Dua kandidat presiden teratas yakni Emmanuel Macron dan Marine Le Pen akan melaksanakan pemilihan putaran kedua yang akan dilaksanakan tanggal 24 April nanti. Kedua kandidat mulai ‘menyerang’ satu sama lain sebagai bagian dari kampanye mereka.
“Emmanuel Macron, jika karena suatu kesalahan dia terpilih kembali, maka Ia akan merasa bebas untuk melanjutkan kebijakannya tentang kehancuran sosial,” kata Marine Le Pen dari partai sayap kanan.

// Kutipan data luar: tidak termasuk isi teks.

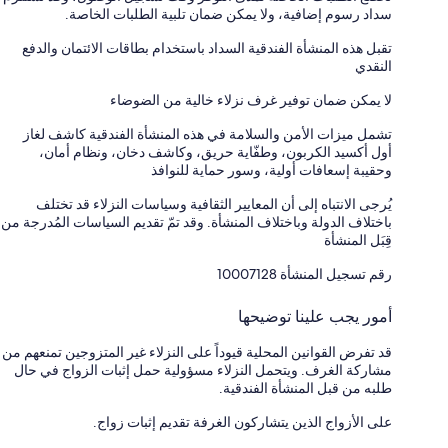
سداد رسوم إضافية، ولا يمكن ضمان تلبية الطلبات الخاصة.
تقبل هذه المنشأة الفندقية السداد باستخدام بطاقات الائتمان والدفع
النقدي
لا يمكن ضمان توفير غرف نزلاء خالية من الضوضاء
تشمل ميزات الأمن والسلامة في هذه المنشأة الفندقية كاشف لغاز
أول أكسيد الكربون، وطفّاية حريق، وكاشف دخان، ونظام أمان،
وحقيبة إسعافات أولية، وسور حماية للنوافذ
يُرجى الانتباه إلى أن المعايير الثقافية وسياسات النزلاء قد تختلف
باختلاف الدولة وباختلاف المنشأة. وقد تمّ تقديم السياسات المُدرجة من
قِبَل المنشأة
رقم تسجيل المنشأة ⁦10007128⁩
أمور يجب علينا توضيحها
قد تفرض القوانين المحلية قيوداً على النزلاء غير المتزوجين تمنعهم من
مشاركة الغرف. ويتحمل النزلاء مسؤولية حمل إثبات الزواج في حال
طلبه من قبل المنشأة الفندقية.
على الأزواج الذين يتشاركون الغرفة تقديم إثبات زواج.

Di sisi lain, Macron menuduh pemimpin partai Rally Nasional sayap kanan tersebut sebagai “demagog.” Demagog merujuk pada pemimpin yang dinilai menghasut dan memperoleh kekuasaan dengan menyesatkan rakyat.
Macron juga mengkritik rivalnya mengenai beberapa agenda ekonomi seperti tentang umur pensiun yang dipangkas menjadi umur 60 tahun bagi orang-orang yang mulai bekerja sebelum umur 20 tahun. Kebijakan lain yang dikritik yakni penghapusan pajak penghasilan untuk pekerja umur di bawah 30-an dan PPN energi dikurangi menjadi 5,5% dari 20%. Macron menilai kebijakan tersebut sulit dilakukan jika Prancis ingin serius mengatasi kesejahteraan masyarakat, sekaligus memenuhi hak pensiunan dan pelayanan masyarakat.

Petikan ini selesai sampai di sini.